ブロックチェーンデータ分析機関Artemisのアナリスト、Zheng Jie Limは次のように述べている。「バイナンスの2024年と2025年の収益予測は160億ドルから170億ドルの範囲であり、この数字はコインベース(66億ドル)の約2.5倍だ。」
さらに、バイナンスは現物取引とデリバティブ市場での年間取引高が30兆ドルを超え、BNBチェーン(時価総額約880億ドル)や巨大なエコシステムの護城河もあり、『フォーブス』は、米国の規制の裏付けがなくとも、シェア率約38%のこの取引所が売却された場合でも、千億ドルの価値を持つと見ている。
『フォーブス』の千億長者リストが公開されると、すぐにCZ本人も大きな関心を示し、SNSのX上で複数の投稿を連投し、『フォーブス』の推定と現実の乖離を指摘した。
これは絶対に正確じゃない。私にとってこれは「盲目的な推測」のリストだ。
『フォーブス』のデータの論理性についても、CZは驚きを隠せない。「あの記事もわざわざ開いて読む気にならない。あのグラフを一目見れば、間違いだらけだとわかる。2026年の暗号通貨価格はすでに半分以下に腰折れしているのに、なぜ私の純資産だけが逆に増えているのか?彼らが記事を書くときには、もう少し常識と基本的な論理を持ってほしい。」
さらに、CZは中国語に切り替え、親しみやすい口調で愚痴をこぼした。
彼らもビットコイン(暗号界の別称)がどれだけ下落したか見てないのか?富の話なんて馬鹿馬鹿しい。
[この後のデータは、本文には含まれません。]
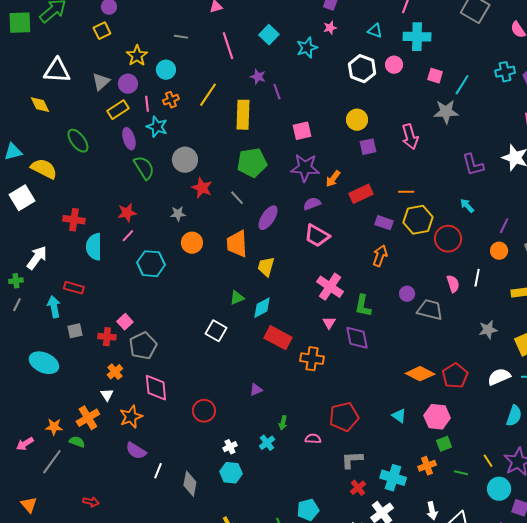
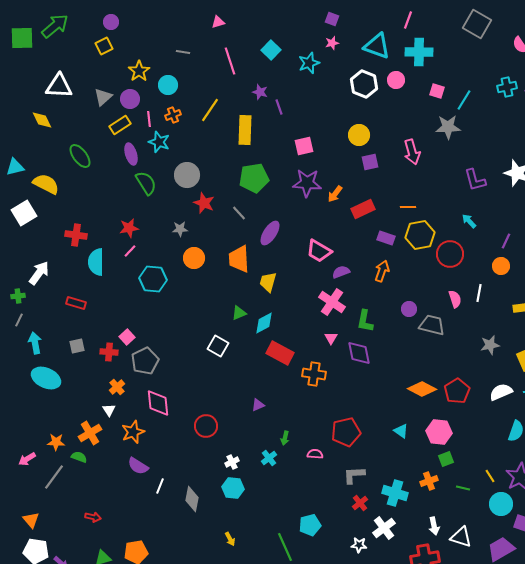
cyan triangle: (375, 31) -> (377, 46), size x1.8
purple semicircle: (312, 204) -> (341, 272), moved
cyan arrow: (54, 307) -> (35, 343), moved

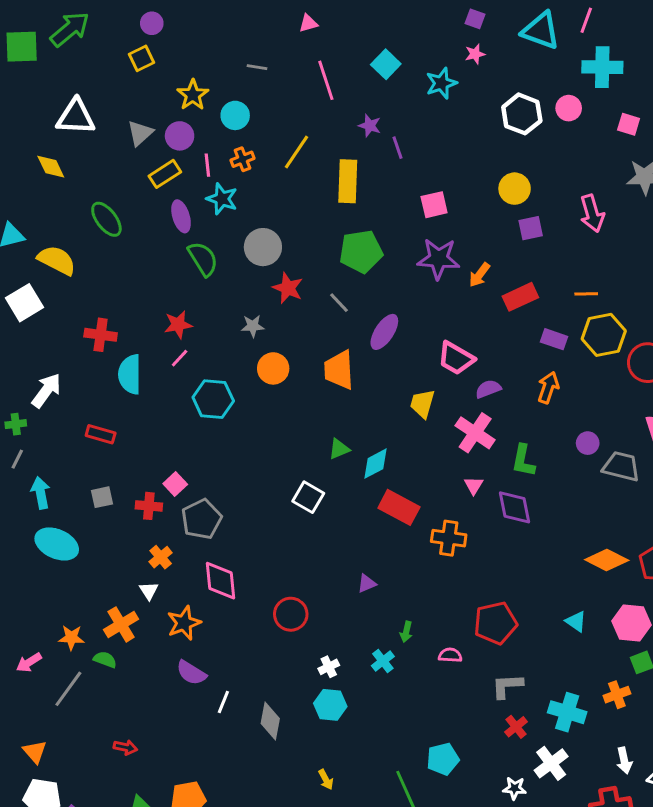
cyan triangle: (377, 46) -> (541, 31), moved
yellow trapezoid: (268, 282) -> (422, 404), moved

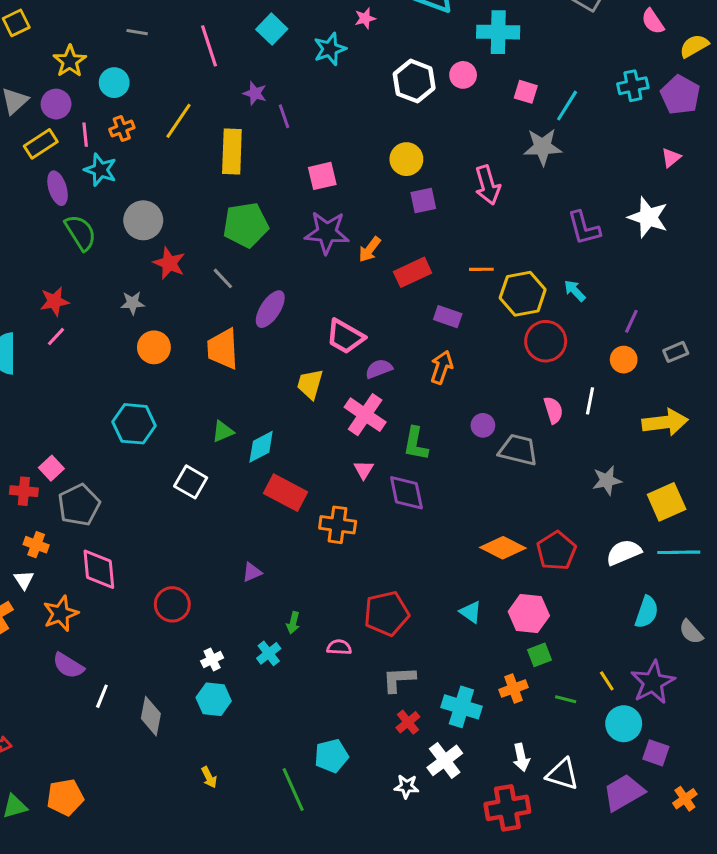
yellow hexagon: (604, 335) -> (523, 294), moved
cyan hexagon: (213, 399) -> (134, 424), moved
orange cross: (161, 557) -> (36, 545), turned -30

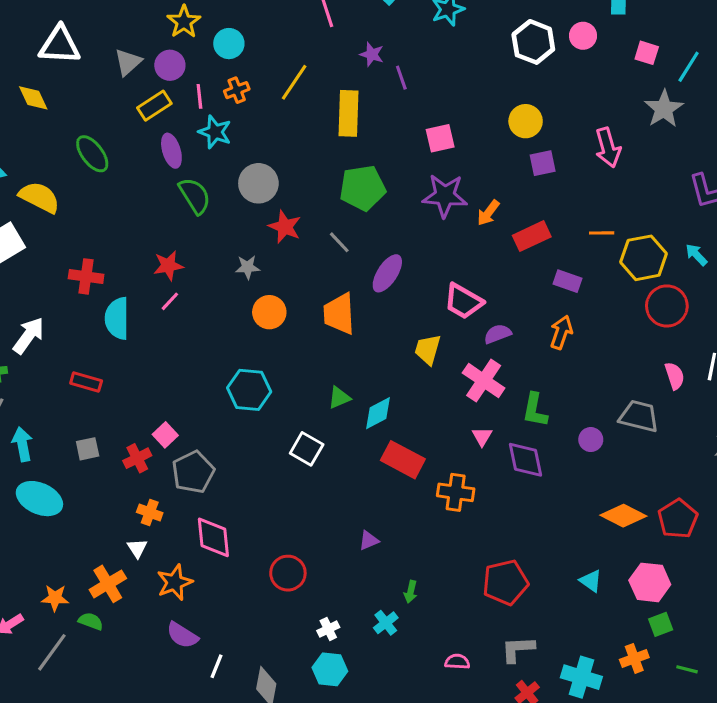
gray star: (543, 147) -> (664, 109), turned -30
purple circle: (483, 425) -> (591, 440), moved
red cross: (24, 491) -> (137, 458), turned -32
pink semicircle: (339, 647) -> (457, 662), moved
『フォーブス』の推定の荒唐無稽さを強調するため、CZは伝統的なテクノロジー巨頭と比較例を挙げた。
彼は、公開資料によると、字節跳動(ByteDance、TikTokの親会社)の年間売上高は1500億ドルに達するが、『フォーブス』は創業者の張一鳴の純資産を690億ドルと推定している。一方、バイナンスはCZによると、年間売上は約50億ドルと見積もられており(『フォーブス』の推定160億~170億ドルと大きな乖離)、それにもかかわらず自身の資産は1100億ドルと叫ばれているのは過剰な水増しだと指摘している。
「これはあまりにも誤りが多すぎる」と、投稿の最後でCZは皮肉を込めて述べた。「もし私が自分の金持ちぶりを吹聴すれば、彼らは私のランキングを下げたり、ランキングから外したりするだろう。主流メディアはいつも逆張りを好むからだ。」
画像出典:X/@cz_binance
確かに、『ブロックキャット』も『フォーブス』の報道を詳細に検討した結果、公開データから1100億ドルという数字を導き出すのは困難だと判断した。
2026年、暗号市場は「ミニ寒冬」を迎え、主要通貨と市場全体の時価総額は大きく縮小している。取引量の急減と熊市の背景の中、『フォーブス』は2024年、2025年のブル市場時の収益データを用いて評価を行ったが、業界関係者からは説得力に欠けると見なされている。
この長者番付を巡る口論は、ウォール街や主流の金融メディアが暗号通貨産業に対して抱く「評価の盲点」を露呈させるとともに、仮想通貨界の伝説的人物が金銭と名声に直言し続ける姿勢を示した。